WHAT IS NEEDED: Copy out each line of the data that holds the string "profissionais".

'''

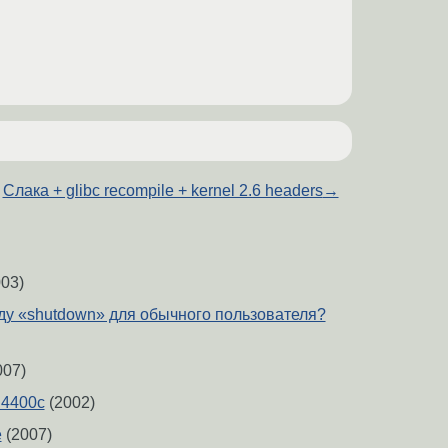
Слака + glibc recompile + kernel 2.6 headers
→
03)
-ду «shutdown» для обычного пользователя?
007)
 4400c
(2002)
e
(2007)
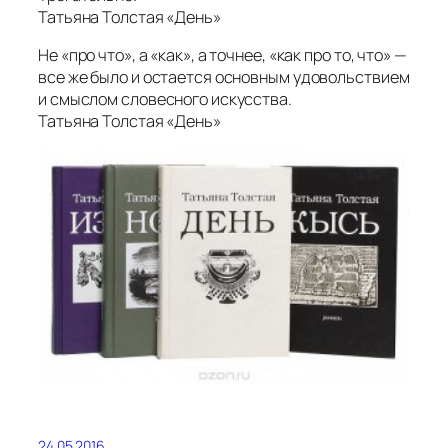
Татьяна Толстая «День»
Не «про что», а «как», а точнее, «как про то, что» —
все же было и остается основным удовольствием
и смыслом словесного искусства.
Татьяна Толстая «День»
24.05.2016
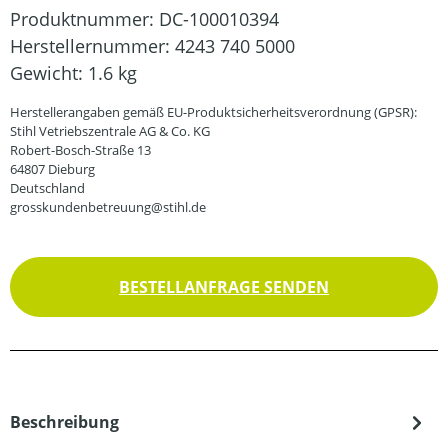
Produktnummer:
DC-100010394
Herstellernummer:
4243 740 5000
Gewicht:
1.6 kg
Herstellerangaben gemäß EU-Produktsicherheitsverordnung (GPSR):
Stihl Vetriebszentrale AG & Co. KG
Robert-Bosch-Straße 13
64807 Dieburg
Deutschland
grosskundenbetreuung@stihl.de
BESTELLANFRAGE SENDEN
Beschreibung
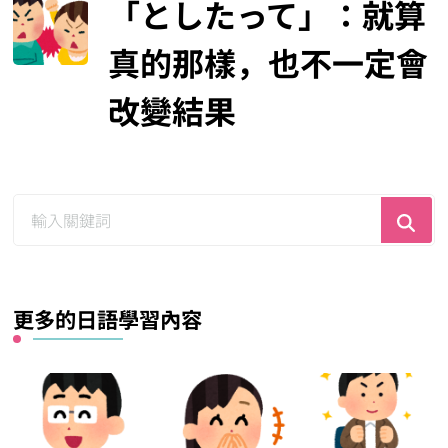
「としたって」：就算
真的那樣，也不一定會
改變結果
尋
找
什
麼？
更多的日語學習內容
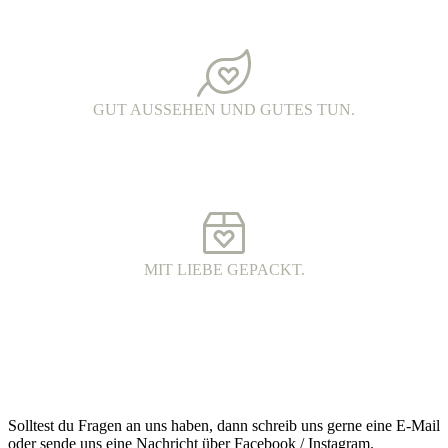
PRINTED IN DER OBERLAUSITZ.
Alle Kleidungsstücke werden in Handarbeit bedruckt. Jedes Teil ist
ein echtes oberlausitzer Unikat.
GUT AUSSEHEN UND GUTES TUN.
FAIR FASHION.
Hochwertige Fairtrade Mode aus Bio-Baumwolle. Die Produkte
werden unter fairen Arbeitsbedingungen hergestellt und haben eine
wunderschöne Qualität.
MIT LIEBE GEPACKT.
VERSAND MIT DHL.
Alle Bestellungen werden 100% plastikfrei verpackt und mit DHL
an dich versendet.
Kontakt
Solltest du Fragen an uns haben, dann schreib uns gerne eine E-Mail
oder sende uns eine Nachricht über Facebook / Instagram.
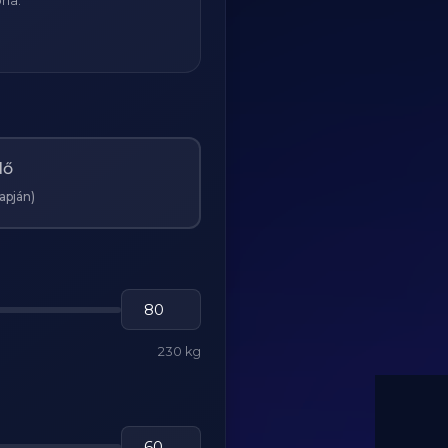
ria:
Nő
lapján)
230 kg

'''
'''

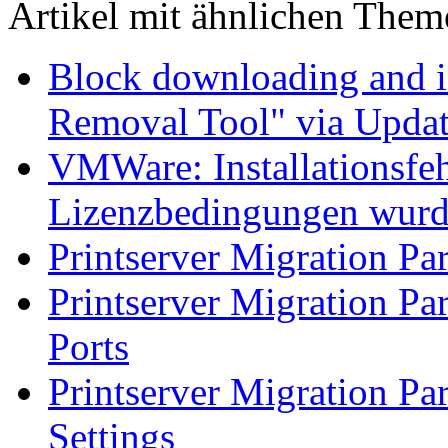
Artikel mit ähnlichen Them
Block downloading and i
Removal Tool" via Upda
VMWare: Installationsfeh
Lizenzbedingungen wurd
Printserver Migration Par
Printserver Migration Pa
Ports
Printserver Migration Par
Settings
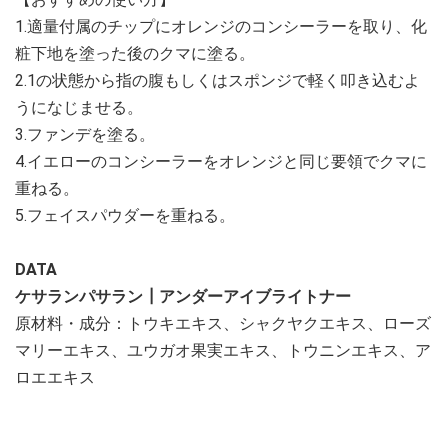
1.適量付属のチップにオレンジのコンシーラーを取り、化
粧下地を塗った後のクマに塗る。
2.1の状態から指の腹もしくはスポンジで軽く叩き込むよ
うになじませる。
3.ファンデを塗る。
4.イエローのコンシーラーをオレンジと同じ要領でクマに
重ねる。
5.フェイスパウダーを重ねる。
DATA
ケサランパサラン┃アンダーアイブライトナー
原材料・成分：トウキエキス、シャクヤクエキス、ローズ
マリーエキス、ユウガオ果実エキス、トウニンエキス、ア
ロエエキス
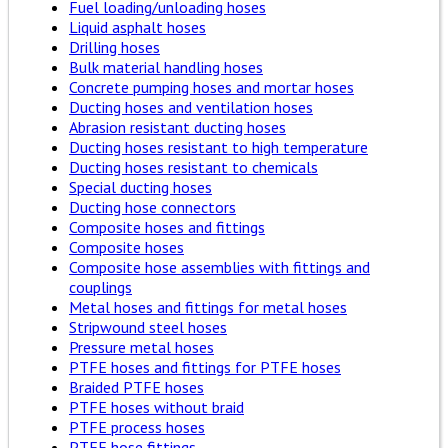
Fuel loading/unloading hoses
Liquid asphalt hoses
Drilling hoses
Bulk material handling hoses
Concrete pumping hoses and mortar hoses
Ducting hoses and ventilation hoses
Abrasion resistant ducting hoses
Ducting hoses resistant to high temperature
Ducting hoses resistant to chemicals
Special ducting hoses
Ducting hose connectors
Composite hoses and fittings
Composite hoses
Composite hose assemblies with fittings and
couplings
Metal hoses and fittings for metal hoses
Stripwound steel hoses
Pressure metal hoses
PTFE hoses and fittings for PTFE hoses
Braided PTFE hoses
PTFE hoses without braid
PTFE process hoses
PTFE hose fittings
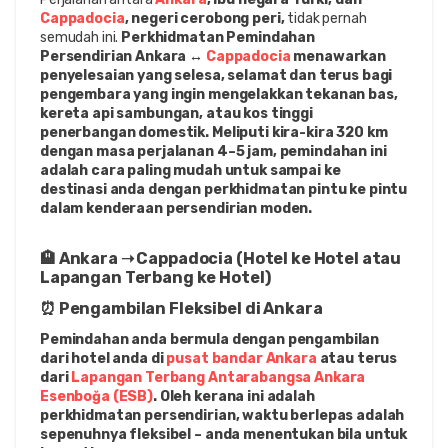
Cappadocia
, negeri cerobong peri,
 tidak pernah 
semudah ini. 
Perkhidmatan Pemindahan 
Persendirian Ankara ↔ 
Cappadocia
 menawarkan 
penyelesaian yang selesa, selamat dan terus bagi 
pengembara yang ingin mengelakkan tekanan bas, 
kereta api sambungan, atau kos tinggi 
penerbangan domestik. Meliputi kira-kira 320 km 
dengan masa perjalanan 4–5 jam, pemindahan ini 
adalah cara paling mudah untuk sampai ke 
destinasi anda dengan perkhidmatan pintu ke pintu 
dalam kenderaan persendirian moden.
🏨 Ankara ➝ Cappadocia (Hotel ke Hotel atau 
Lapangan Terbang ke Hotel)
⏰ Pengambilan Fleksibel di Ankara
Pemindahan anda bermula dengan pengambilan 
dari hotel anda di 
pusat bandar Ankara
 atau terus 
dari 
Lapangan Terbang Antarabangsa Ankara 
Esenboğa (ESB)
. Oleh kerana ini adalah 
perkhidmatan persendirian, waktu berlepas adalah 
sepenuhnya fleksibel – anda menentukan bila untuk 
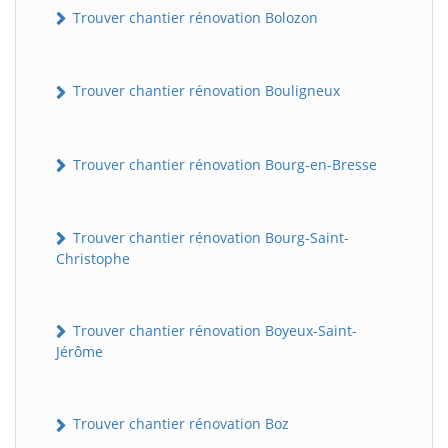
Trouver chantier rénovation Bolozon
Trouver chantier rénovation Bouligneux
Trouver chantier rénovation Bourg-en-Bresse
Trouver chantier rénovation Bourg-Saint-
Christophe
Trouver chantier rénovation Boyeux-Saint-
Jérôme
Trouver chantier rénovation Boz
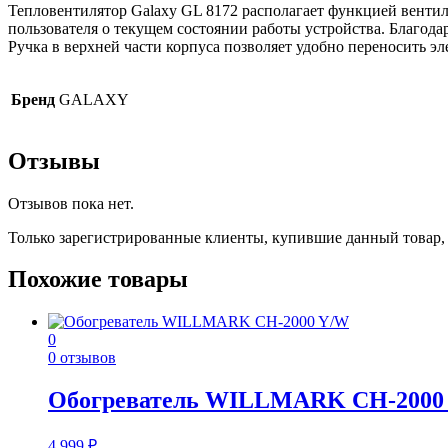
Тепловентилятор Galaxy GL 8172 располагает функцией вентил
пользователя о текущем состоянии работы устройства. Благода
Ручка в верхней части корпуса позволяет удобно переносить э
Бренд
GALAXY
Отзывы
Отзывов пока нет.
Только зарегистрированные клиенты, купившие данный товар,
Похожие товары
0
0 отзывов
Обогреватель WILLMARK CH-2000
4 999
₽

'''
'''

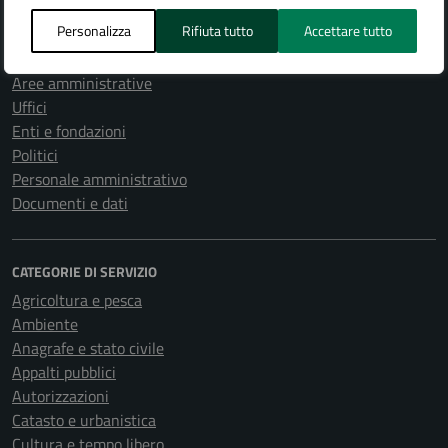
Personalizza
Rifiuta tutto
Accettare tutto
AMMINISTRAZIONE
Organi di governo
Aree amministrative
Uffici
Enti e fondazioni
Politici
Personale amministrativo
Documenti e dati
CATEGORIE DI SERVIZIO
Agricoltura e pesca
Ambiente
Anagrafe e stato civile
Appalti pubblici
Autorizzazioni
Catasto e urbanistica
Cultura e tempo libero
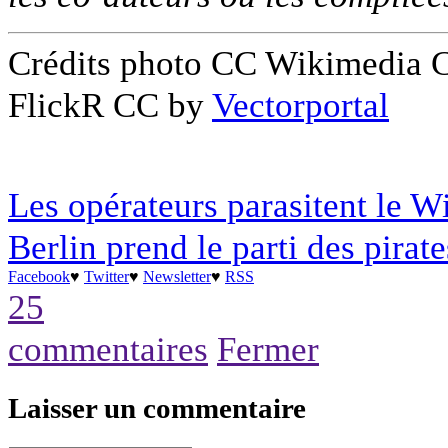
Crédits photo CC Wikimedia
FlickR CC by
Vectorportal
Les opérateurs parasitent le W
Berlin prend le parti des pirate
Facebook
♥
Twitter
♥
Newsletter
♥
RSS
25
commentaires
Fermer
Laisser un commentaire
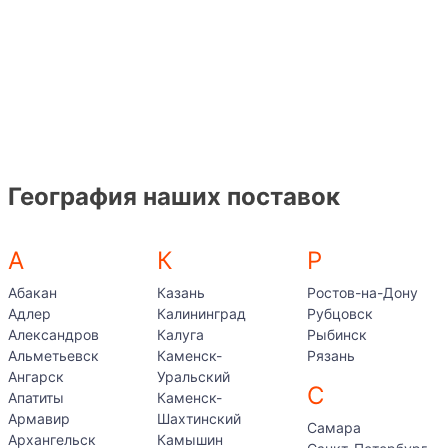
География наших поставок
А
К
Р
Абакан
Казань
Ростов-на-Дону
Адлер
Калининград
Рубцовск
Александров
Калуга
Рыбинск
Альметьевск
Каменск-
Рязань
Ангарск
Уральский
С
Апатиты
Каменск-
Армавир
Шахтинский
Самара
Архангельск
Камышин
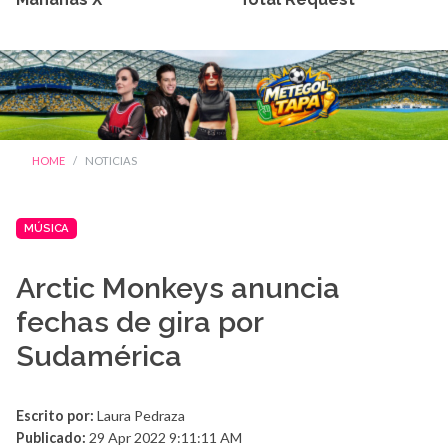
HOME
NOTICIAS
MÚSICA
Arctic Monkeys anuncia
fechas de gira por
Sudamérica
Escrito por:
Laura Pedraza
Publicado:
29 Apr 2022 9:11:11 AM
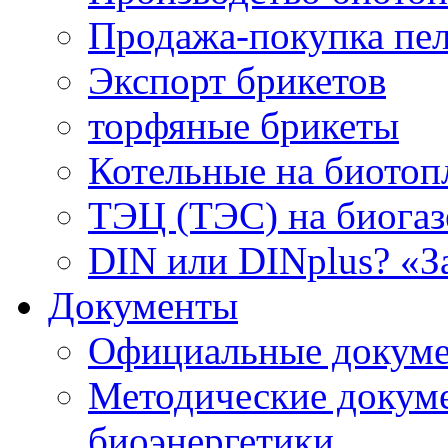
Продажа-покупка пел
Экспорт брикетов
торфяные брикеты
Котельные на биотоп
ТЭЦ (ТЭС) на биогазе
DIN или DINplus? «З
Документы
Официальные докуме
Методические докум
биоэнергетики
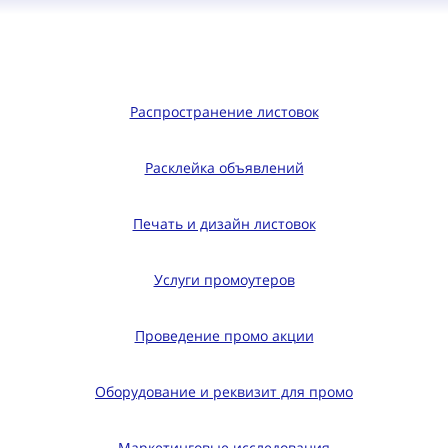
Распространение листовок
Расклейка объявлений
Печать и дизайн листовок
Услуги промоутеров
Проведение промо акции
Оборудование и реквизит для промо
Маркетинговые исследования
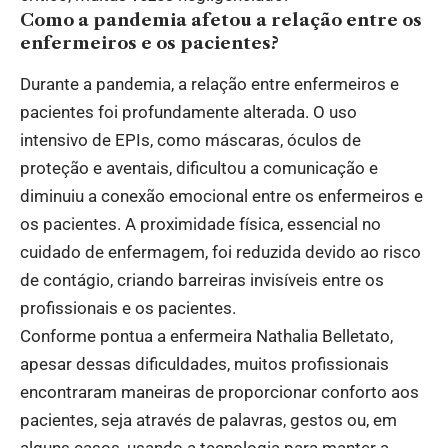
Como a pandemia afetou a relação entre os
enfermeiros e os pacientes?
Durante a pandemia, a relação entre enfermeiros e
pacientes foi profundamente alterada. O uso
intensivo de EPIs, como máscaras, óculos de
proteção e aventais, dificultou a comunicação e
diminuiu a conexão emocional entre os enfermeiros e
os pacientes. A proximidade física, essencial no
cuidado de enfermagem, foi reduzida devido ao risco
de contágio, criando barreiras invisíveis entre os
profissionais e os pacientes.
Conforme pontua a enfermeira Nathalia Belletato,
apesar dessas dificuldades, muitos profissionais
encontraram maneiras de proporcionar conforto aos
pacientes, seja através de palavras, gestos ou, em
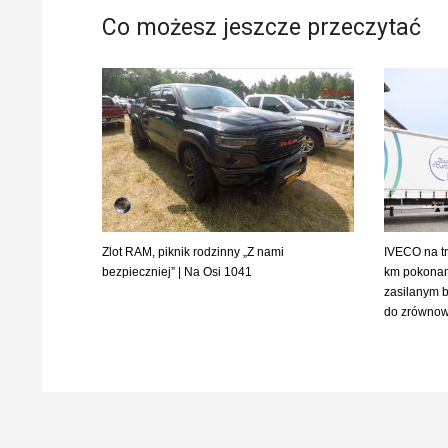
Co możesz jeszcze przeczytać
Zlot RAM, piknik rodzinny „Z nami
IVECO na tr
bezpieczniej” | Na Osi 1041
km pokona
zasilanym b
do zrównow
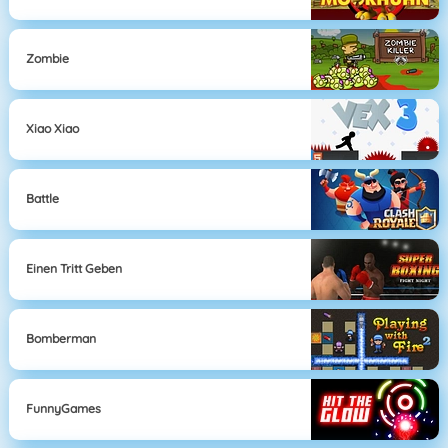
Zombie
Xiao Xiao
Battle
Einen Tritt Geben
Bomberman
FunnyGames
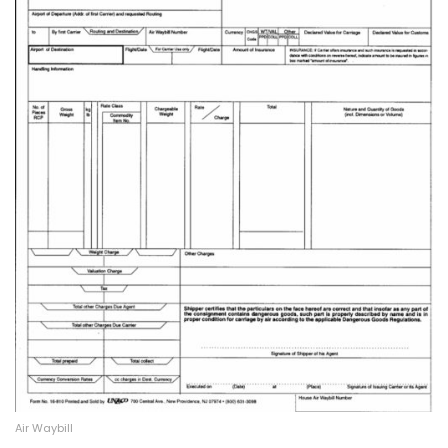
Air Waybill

'''

ANSWER BOX:
profissionais e os pacientes.
apesar dessas dificuldades, muitos profissionais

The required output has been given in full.